[Extracted page text data]

· · · ·

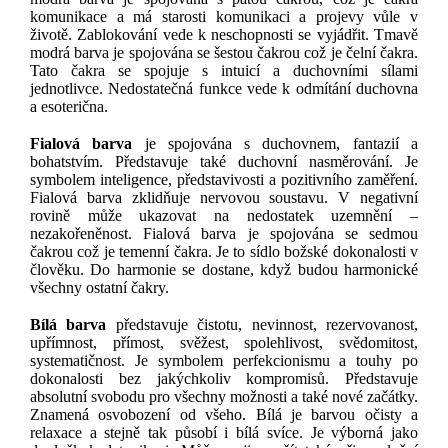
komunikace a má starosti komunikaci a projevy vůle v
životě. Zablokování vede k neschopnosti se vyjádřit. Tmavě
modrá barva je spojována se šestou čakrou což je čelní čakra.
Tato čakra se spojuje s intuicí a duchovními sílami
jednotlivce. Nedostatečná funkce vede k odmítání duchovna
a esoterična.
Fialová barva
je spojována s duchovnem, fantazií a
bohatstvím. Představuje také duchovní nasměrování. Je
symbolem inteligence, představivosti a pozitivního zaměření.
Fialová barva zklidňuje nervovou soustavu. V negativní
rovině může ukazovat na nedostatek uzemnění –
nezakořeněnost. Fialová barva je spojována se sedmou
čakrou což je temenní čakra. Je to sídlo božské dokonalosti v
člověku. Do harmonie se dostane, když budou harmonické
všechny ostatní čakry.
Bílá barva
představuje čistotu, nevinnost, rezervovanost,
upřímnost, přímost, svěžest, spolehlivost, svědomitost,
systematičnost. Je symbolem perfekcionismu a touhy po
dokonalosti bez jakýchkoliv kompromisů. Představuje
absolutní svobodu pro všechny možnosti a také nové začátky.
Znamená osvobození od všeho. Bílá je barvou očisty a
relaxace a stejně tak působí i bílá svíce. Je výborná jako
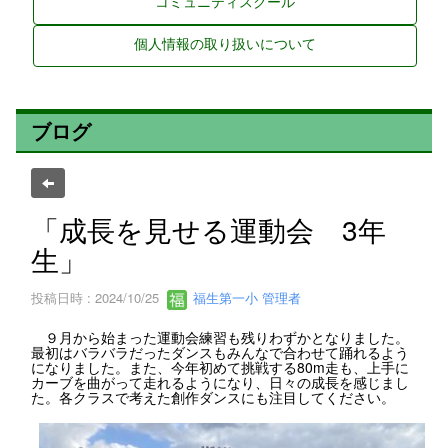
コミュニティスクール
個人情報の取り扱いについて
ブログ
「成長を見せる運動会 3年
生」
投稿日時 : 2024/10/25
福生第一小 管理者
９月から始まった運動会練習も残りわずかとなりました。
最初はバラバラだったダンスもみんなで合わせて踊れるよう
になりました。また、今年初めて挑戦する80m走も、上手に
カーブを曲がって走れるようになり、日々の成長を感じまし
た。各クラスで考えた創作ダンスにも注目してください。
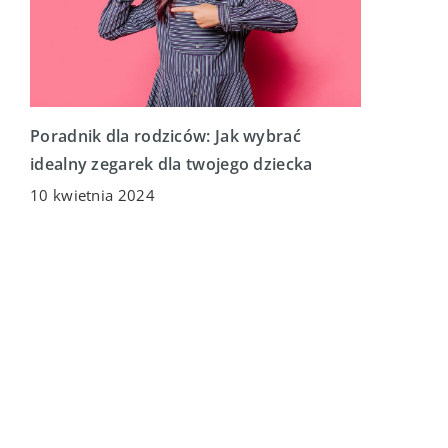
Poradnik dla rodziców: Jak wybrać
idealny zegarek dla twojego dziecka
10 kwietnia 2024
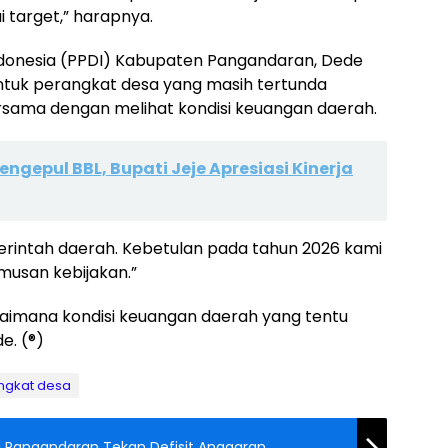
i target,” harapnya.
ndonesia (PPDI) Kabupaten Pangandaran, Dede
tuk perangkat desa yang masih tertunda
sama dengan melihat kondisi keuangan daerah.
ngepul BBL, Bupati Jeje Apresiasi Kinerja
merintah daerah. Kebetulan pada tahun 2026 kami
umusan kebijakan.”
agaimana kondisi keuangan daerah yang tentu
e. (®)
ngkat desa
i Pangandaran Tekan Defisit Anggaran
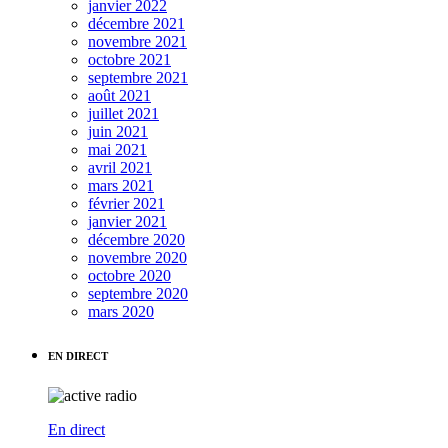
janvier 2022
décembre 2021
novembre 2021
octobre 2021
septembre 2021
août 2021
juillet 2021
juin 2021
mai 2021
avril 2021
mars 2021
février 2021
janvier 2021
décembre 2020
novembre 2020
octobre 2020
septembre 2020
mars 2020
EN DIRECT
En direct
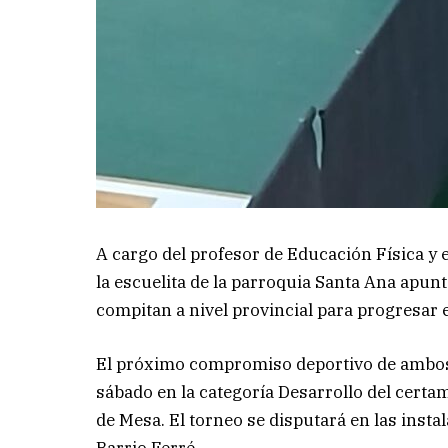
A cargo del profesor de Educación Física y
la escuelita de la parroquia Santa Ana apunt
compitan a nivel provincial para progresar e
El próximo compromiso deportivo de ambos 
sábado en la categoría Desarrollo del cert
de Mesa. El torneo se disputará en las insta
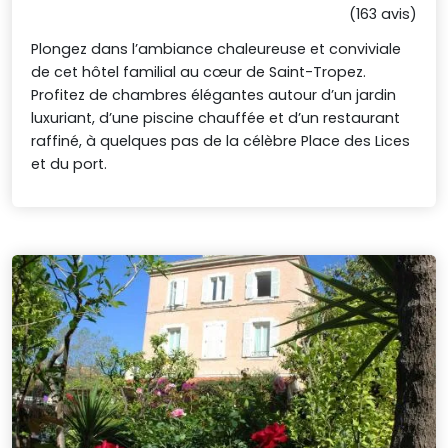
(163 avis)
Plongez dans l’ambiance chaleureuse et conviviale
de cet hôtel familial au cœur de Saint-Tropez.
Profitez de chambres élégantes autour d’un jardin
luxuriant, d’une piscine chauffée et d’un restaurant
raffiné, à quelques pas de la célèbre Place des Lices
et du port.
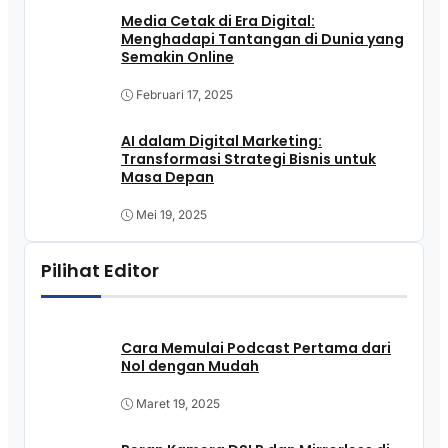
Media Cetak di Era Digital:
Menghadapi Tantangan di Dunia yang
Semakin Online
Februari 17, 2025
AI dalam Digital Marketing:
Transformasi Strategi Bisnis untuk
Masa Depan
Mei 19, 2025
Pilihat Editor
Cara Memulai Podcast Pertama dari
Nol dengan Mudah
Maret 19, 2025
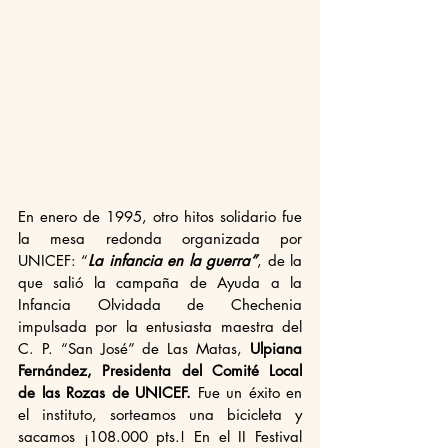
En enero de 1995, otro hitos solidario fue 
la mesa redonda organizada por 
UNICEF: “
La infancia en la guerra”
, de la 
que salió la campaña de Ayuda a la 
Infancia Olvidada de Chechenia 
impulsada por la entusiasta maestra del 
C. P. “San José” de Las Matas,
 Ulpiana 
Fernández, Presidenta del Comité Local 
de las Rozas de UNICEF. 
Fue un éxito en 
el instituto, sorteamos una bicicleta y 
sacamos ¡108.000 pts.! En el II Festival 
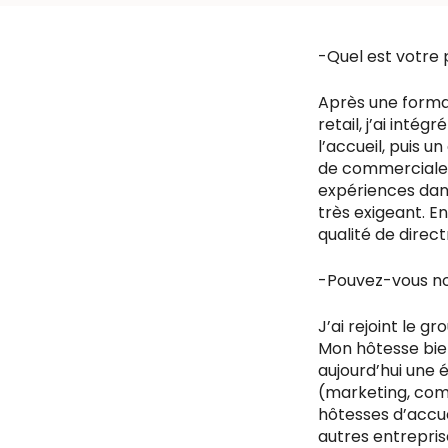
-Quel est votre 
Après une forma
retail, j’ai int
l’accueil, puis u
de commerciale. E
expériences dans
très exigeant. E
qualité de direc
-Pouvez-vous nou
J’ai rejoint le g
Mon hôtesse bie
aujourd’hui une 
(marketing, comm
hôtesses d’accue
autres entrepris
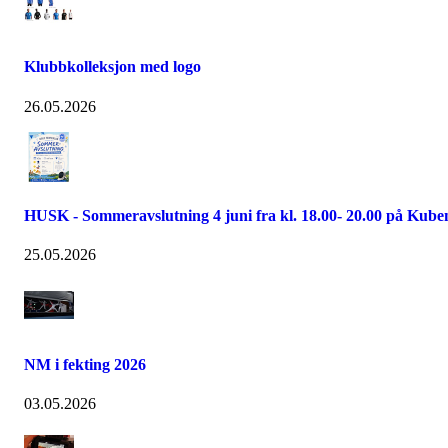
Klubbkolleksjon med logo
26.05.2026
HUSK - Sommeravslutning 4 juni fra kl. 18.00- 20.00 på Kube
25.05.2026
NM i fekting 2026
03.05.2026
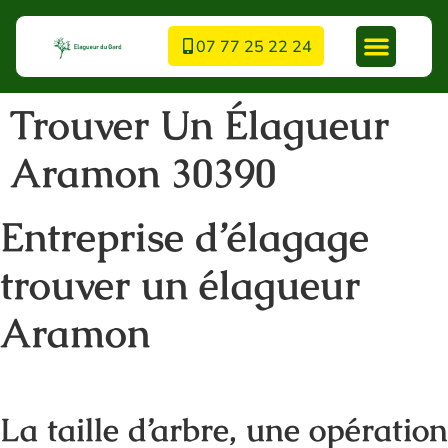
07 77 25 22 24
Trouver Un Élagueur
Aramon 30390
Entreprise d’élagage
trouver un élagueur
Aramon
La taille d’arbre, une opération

· · · ·

Copy out, from the records above, every line that holds the string "spojována".

modrá barva je spojována se šestou čakrou což je čelní čakra.
je spojována s duchovnem, fantazií a
nezakořeněnost. Fialová barva je spojována se sedmou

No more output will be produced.